◆ **Exercise objective**
For the data that follows, print the line with "О КОНЦЕРТНОМ ЗАЛЕ", the line with "Soerjodibroto (ketua Yayasan", and all lines between them, exactly as they stand. Omit pictures and add nothing.

===== Information

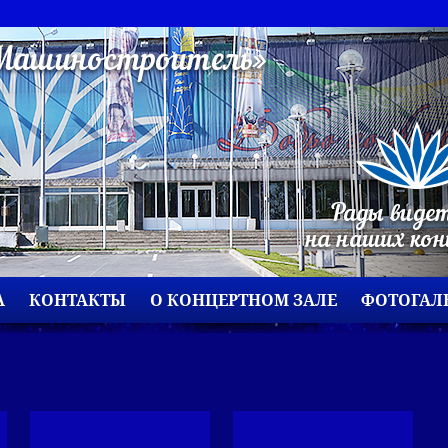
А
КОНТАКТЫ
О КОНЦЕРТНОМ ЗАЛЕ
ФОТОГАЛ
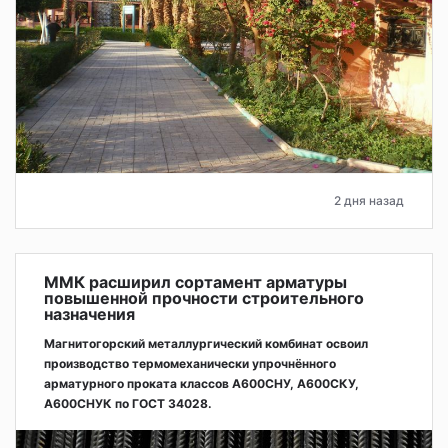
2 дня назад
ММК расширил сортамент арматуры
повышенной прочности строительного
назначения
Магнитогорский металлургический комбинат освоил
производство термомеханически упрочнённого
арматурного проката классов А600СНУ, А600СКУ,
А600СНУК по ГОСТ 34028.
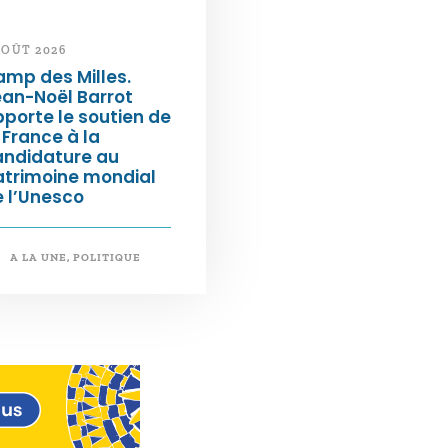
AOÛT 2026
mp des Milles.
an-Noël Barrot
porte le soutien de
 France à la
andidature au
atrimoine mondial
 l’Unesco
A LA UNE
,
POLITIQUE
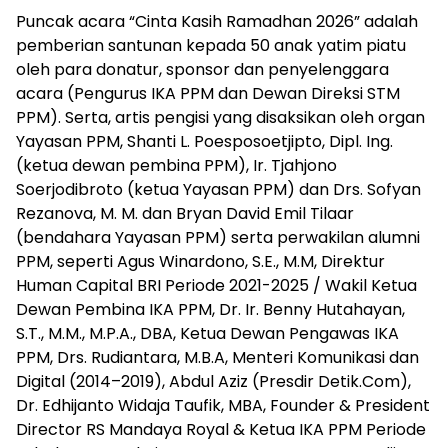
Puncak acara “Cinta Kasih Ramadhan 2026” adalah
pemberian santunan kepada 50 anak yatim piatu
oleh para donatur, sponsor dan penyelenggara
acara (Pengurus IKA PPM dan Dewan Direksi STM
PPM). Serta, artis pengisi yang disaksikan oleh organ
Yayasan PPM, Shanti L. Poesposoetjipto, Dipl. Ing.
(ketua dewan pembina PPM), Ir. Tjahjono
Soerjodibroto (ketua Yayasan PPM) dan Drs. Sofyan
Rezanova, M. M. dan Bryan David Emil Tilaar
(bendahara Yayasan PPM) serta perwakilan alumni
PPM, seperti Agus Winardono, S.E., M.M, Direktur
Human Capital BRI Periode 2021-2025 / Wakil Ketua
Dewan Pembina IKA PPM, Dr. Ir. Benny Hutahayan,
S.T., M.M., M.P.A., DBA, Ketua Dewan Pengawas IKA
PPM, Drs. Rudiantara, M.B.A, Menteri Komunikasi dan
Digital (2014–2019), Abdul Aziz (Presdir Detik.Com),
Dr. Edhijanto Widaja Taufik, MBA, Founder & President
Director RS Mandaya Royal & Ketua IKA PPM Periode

==========

◆ **Problem solution**
О КОНЦЕРТНОМ ЗАЛЕ
ФОТОГАЛ
2 дня назад
ММК расширил сортамент арматуры
повышенной прочности строительного
назначения
Магнитогорский металлургический комбинат освоил
производство термомеханически упрочнённого
арматурного проката классов А600СНУ, А600СКУ,
А600СНУК по ГОСТ 34028.
AOÛT 2026
mp des Milles.
an-Noël Barrot
porte le soutien de
 France à la
andidature au
atrimoine mondial
 l’Unesco
A LA UNE
,
POLITIQUE
Puncak acara “Cinta Kasih Ramadhan 2026” adalah
pemberian santunan kepada 50 anak yatim piatu
oleh para donatur, sponsor dan penyelenggara
acara (Pengurus IKA PPM dan Dewan Direksi STM
PPM). Serta, artis pengisi yang disaksikan oleh organ
Yayasan PPM, Shanti L. Poesposoetjipto, Dipl. Ing.
(ketua dewan pembina PPM), Ir. Tjahjono
Soerjodibroto (ketua Yayasan PPM) dan Drs. Sofyan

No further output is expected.